The feedback between infection and diversity not only leads to temporal lags in the responsiveness of the system to changes in the transmission potential but also introduces a certain degree of inertia. Delays in a dynamical system’s response to external perturbations are expected; however, in our case we observed transient behaviours in parasite prevalence and diversity many years after the assumed changes in mosquito biting rates. In epidemiological terms this implies that trying to infer the causative factors of observed changes in malaria incidence might be more complicated than previously appreciated and would have to take into account potential changes that took place many years in the past. Together with the possibility that in a given endemic setting the system could be in a state of transmission saturation (figure 1b), evaluating the effectiveness of control measures directed against the mosquito (i.e. mosquito control or bednet usage) could potentially show up significant discrepancies, at least in cases where the evaluation period is too short for the system to reach a new endemic equilibrium.

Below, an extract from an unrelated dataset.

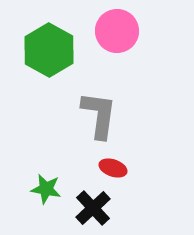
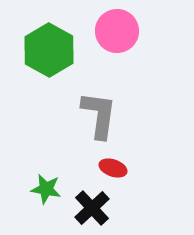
black cross: moved 1 px left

There are various caveats in our model, mostly related to our simplifying assumptions about how hosts acquire immunity and how antigenic variants contribute to infection length and thus a strain’s probability of onward transmission. At the moment, very little is known about how acquired immunity relates to transmission success, although a general decrease with repeated exposure would be a reasonable assumption. In this respect, shortening the infectious period and keeping the per bite transmission probability constant is akin to lowering the transmission probability for the same length of infection. Furthermore, adding a non-VSA associated immunity component, where the risk or length of infection simply decreases as a function of accumulated exposure is not expected to lead to significantly different outcomes, thus making our results fairly robust to changes in the underlying assumptions about immunity.
Conclusion
In summary, we have shown that antigenic diversity plays a crucial role in the epidemiology of P. falciparum malaria. By allowing diversity to be an emergent property of the dynamic processes underlying infection and transmission events we have demonstrated how population-level parasite prevalence and incidence are specific to an epidemiological setting and crucially determined by host and vector demographies. This would argue against a one-model-fits-all approach to modelling malaria epidemiology and control and also makes the case for a concentrated effort to further our understanding of the relationship between antigenic diversity, naturally acquired immunity and parasite transmission.